*Work task*. When you copy the data, keep every word exactly as it is and leave the pictures out.

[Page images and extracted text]

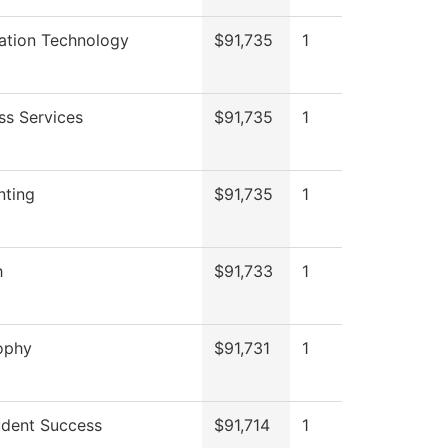
ation Technology
$91,735
1
ss Services
$91,735
1
nting
$91,735
1
h
$91,733
1
ophy
$91,731
1
dent Success
$91,714
1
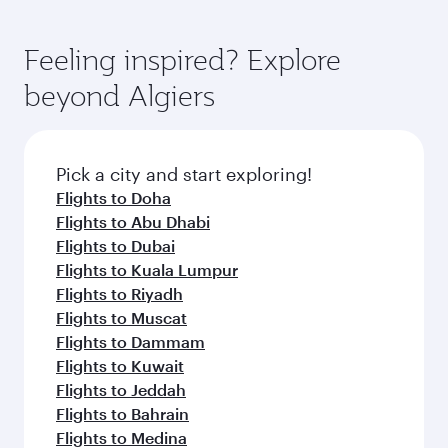
Feeling inspired? Explore
beyond Algiers
Pick a city and start exploring!
Flights to Doha
Flights to Abu Dhabi
Flights to Dubai
Flights to Kuala Lumpur
Flights to Riyadh
Flights to Muscat
Flights to Dammam
Flights to Kuwait
Flights to Jeddah
Flights to Bahrain
Flights to Medina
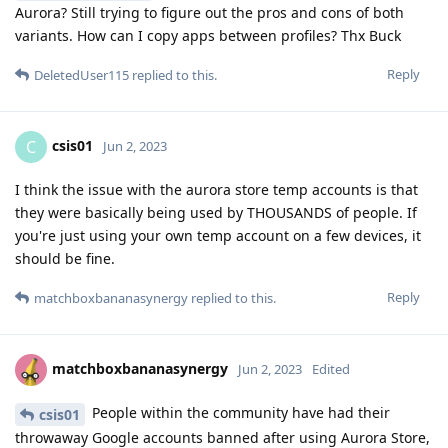
Aurora? Still trying to figure out the pros and cons of both
variants. How can I copy apps between profiles? Thx Buck
Reply
DeletedUser115
replied to this.
csis01
C
Jun 2, 2023
I think the issue with the aurora store temp accounts is that
they were basically being used by THOUSANDS of people. If
you're just using your own temp account on a few devices, it
should be fine.
Reply
matchboxbananasynergy
replied to this.
matchboxbananasynergy
Jun 2, 2023
Edited
People within the community have had their
csis01
throwaway Google accounts banned after using Aurora Store,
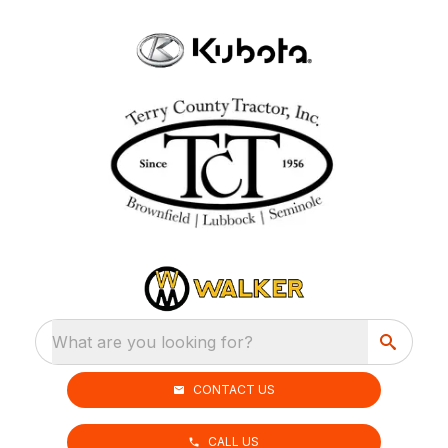
What are you looking for?
CONTACT US
CALL US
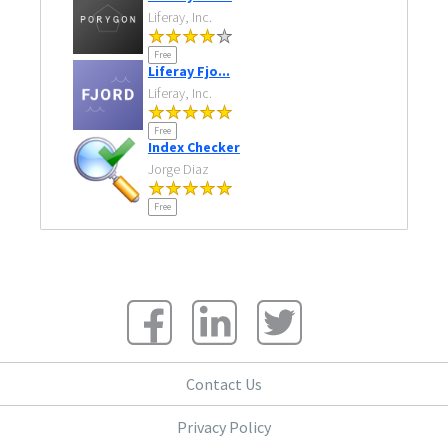
Liferay, Inc.
Free
Liferay Fjo...
Liferay, Inc.
Free
Index Checker
Jorge Diaz
Free
Contact Us
Privacy Policy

*Your solution*.
ation Technology
$91,735
1
ss Services
$91,735
1
nting
$91,735
1
h
$91,733
1
ophy
$91,731
1
dent Success
$91,714
1
Feeling inspired? Explore
beyond Algiers
Pick a city and start exploring!
Flights to Doha
Flights to Abu Dhabi
Flights to Dubai
Flights to Kuala Lumpur
Flights to Riyadh
Flights to Muscat
Flights to Dammam
Flights to Kuwait
Flights to Jeddah
Flights to Bahrain
Flights to Medina
Aurora? Still trying to figure out the pros and cons of both
variants. How can I copy apps between profiles? Thx Buck
Reply
DeletedUser115
replied to this.
csis01
C
Jun 2, 2023
I think the issue with the aurora store temp accounts is that
they were basically being used by THOUSANDS of people. If
you're just using your own temp account on a few devices, it
should be fine.
Reply
matchboxbananasynergy
replied to this.
matchboxbananasynergy
Jun 2, 2023
Edited
People within the community have had their
csis01
throwaway Google accounts banned after using Aurora Store,
What are you looking for?
CONTACT US
CALL US
Liferay, Inc.
Free
Liferay Fjo...
Liferay, Inc.
Free
Index Checker
Jorge Diaz
Free
Contact Us
Privacy Policy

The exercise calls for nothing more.